Another half-hour later, the assistant shows up. Or rather, pops his head in the door. “Follow me,” he says, and you do, to a small room with an aging computer on a desk. He sits behind the desk. “Do you have comprehensive insurance?” he asks. You tell him quietly that you don’t. He sighs. “Okay, so you’re paying the full amount.” He consults your clipboard, upon which the mechanic has apparently left some notes. He types for a few moments and then his printer spits out a small pile of papers, which he hands to you.

You pick them up.

You read down until you see the total for the battery of tests the mechanic has ordered for your car, the battery of tests you’re fairly sure you don’t need.

You suddenly feel dizzy. It’s more than you paid for the car in the first place…and you bought the car new.

“There’s also the cost of your consultation with the mechanic, which you can see here,” the assistant says, turning over the paper in your hand.

You look at him in abject horror, willing him to open his mouth and justify this incredibly ridiculous expense, which — if your dazed calculations are correct — suggests that the mechanic is charging roughly $400 per minute of his time.

He doesn’t. He just nods again. “Of course, that includes the cost of the mechanic’s assistant looking at your car while it was in the garage, before the mechanic showed up, and opening the hood.”

“Did they do anything to it?”

“Oh, no. We’re not qualified to do anything, we’re not actual mechanics. He just made sure it wasn’t actually on fire.”

“I could have told you that!”

“Yes, but you’re not a mechanic, are you?” He smiles, and it’s clear that he’s apprenticing to the mechanic in Advanced Condescension.

He hands you another, worryingly large stack of paperwork.

“Now, we can set you up on a payment plan….”

You nod, resigned, and sign away most of what you’d planned on earning for the next six months.

“Okay, I’ve scheduled you for an appointment next week to bring your car in and do these tests,” he says. You look up in astonishment.

“You’re not doing them today?” you ask. He laughs, genuinely amused. “Oh, God, no,” he says. “Our testing facility is backlogged. But we’ll get you in there.”

“And how long after that ’till the test results come back?” you ask through numb lips. He shrugs. “I really couldn’t tell you,” he says. “Not even ballpark?” you ask. He shrugs again. “Probably three weeks,” he says, “if you’re lucky.”

“But I’m afraid my car is going to catch on fire or something, or just break, and I need it to go to work!”
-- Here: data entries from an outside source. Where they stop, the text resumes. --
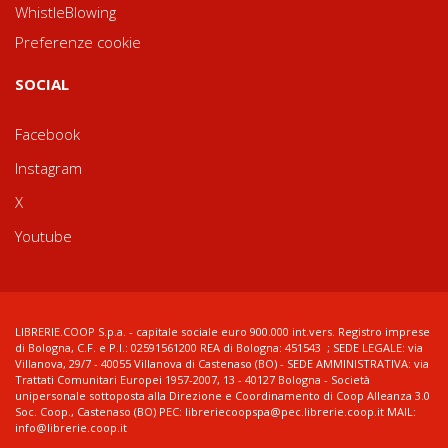
WhistleBlowing
Preferenze cookie
SOCIAL
Facebook
Instagram
X
Youtube
LIBRERIE.COOP S.p.a. - capitale sociale euro 900.000 int.vers. Registro imprese
di Bologna, C.F. e P.I.: 02591561200 REA di Bologna: 451543 ; SEDE LEGALE: via
Villanova, 29/7 - 40055 Villanova di Castenaso (BO) - SEDE AMMINISTRATIVA: via
Trattati Comunitari Europei 1957-2007, 13 - 40127 Bologna - Società
unipersonale sottoposta alla Direzione e Coordinamento di Coop Alleanza 3.0
Soc. Coop., Castenaso (BO) PEC: libreriecoopspa@pec.librerie.coop.it MAIL:
info@librerie.coop.it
He shrugs a third time. “If it’s really that serious, you can take it to the emergency mechanic.”

“Can they fix it?” You’re hoping he’s going to tell you something different from the receptionist did on the phone, but again, he just shrugs.

“Probably not. They’re not really trained to do diagnostics. They’ll probably just tear out all the wiring and hook it–“

“Straight to my battery, right.” He shrugs again. This guy is a master of shrugging. “That’s just the way it works,” he says.
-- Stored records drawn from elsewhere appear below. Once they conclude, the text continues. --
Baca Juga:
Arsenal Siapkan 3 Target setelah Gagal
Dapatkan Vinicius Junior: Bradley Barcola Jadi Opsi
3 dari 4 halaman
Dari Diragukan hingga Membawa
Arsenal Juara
He leads you out the door, to where your car is now sitting, forlorn, in the parking lot. You thank him — for what, you’re not entirely sure — and get in, turn the engine. It makes the funny noise and you want to turn to the mechanic’s assistant and shout Here! That’s the noise! Did you hear that?

But he’s long gone, and so you pull away, watching the lights of your dashboard instruments pulse rhythmically as you putter towards work.